● REQUIREMENT: Copy out each line of the listing below that contains the word "scrollbar".
|---|
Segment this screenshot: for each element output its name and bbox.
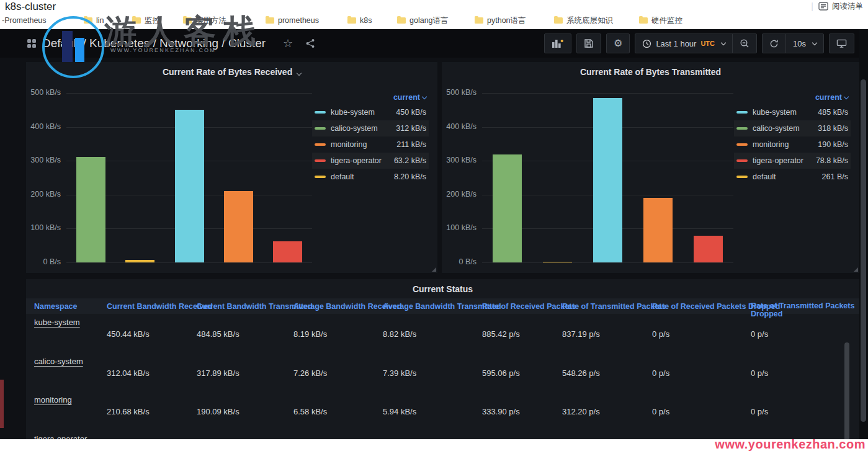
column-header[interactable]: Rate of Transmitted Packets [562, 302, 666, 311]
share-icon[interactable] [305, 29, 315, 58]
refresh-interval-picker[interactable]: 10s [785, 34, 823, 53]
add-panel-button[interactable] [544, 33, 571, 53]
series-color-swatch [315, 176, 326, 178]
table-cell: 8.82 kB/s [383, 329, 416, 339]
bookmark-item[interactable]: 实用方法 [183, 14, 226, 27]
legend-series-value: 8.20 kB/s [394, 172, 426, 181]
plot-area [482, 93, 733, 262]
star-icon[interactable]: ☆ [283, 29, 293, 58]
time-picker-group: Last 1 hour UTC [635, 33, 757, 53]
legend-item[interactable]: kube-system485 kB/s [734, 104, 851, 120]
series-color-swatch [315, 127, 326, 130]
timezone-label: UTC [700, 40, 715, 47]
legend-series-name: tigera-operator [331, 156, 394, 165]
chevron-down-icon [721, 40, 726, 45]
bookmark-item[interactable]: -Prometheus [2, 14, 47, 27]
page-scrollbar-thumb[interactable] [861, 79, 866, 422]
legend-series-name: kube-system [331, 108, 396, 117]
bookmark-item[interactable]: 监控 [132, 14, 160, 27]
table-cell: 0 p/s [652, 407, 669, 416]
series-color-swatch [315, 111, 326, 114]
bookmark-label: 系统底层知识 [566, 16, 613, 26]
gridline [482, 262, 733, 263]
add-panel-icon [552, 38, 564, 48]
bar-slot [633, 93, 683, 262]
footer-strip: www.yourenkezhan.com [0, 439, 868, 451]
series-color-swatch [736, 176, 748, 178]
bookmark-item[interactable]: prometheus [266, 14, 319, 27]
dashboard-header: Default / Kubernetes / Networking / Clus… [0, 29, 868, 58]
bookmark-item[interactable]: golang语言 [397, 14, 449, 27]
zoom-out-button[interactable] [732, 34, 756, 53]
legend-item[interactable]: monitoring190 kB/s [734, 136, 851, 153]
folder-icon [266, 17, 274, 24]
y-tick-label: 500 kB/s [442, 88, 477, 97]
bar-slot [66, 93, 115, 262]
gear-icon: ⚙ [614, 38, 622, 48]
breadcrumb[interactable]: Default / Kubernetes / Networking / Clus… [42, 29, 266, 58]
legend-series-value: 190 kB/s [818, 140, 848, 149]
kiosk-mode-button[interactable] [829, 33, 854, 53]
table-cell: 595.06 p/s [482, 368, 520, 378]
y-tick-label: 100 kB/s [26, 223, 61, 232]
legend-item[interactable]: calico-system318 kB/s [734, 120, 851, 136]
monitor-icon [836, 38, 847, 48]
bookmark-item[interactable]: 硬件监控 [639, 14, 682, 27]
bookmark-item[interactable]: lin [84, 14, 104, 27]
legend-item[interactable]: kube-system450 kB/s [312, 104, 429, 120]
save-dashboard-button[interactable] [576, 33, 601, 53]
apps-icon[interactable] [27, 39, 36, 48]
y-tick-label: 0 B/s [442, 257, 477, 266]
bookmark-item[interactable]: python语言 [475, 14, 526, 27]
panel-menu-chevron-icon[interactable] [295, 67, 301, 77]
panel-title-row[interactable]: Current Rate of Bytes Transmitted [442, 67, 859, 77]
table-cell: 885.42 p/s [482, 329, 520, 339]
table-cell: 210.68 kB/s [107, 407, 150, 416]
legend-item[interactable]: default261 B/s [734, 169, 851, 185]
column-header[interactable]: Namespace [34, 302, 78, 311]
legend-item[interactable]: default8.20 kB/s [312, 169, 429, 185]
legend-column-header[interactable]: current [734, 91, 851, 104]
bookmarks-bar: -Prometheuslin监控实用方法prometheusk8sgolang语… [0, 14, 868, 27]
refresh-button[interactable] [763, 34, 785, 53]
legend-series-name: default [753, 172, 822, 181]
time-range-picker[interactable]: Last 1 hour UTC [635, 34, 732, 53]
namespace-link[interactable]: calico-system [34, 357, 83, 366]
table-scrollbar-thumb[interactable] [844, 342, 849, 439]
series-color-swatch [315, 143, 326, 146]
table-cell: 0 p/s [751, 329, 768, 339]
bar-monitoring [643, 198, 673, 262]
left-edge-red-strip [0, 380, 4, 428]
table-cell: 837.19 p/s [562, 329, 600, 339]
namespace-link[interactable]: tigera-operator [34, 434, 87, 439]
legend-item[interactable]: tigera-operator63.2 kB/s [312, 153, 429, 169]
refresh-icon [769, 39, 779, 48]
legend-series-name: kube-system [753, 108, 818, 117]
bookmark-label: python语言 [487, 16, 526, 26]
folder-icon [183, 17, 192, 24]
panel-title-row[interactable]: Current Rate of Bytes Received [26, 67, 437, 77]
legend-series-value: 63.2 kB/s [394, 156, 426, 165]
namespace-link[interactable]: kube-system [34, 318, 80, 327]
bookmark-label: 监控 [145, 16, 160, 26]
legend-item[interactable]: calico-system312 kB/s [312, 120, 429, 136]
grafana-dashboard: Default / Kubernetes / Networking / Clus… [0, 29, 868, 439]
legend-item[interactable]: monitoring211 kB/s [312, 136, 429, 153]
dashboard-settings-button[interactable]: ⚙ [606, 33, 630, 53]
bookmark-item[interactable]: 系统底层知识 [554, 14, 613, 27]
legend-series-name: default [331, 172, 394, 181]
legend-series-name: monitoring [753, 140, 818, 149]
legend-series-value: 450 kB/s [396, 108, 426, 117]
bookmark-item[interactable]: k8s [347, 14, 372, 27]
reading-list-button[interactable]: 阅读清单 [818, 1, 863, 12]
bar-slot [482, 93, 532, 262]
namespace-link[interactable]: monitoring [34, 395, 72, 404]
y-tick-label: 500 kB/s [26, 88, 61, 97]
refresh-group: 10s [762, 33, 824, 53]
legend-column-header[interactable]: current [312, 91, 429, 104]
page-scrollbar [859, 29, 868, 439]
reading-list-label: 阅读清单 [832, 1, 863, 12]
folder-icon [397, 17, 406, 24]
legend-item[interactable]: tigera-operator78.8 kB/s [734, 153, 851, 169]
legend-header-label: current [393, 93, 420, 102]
|---|
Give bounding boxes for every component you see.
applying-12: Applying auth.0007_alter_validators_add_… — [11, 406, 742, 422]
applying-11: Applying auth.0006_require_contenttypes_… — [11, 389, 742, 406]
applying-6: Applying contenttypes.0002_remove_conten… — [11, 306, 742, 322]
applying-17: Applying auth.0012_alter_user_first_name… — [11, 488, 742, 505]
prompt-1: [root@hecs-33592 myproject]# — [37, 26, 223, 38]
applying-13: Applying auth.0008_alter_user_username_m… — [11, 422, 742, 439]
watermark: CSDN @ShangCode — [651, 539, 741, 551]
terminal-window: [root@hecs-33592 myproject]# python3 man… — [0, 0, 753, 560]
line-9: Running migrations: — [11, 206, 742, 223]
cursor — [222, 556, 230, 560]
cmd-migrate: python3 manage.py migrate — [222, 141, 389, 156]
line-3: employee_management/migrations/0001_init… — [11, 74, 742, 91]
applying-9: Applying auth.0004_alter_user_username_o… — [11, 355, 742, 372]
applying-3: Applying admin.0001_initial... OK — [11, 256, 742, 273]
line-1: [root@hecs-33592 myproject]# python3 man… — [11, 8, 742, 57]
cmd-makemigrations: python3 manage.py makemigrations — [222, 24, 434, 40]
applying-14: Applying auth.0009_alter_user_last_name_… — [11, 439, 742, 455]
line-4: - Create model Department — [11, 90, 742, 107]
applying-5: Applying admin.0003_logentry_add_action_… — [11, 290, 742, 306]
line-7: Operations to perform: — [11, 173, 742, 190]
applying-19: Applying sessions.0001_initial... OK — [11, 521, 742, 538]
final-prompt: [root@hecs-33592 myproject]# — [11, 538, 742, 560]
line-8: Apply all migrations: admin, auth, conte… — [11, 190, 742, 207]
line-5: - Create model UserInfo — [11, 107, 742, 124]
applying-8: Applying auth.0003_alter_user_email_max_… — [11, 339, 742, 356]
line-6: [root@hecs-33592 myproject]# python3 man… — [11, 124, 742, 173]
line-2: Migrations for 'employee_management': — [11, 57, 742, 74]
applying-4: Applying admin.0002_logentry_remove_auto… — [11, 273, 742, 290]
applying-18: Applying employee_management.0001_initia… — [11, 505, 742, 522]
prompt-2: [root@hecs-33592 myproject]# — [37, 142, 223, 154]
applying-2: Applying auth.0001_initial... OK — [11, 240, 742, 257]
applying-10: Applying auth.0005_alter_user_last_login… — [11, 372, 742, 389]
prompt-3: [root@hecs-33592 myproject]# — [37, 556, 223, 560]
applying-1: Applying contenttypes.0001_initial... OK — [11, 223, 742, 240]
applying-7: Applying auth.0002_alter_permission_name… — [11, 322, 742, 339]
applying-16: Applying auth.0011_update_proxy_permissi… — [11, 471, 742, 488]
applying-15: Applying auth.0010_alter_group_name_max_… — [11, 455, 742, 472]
|---|
● SOLUTION FOR THIS EXERCISE:
page-scrollbar-thumb[interactable] [861, 79, 866, 422]
table-scrollbar-thumb[interactable] [844, 342, 849, 439]
page-scrollbar [859, 29, 868, 439]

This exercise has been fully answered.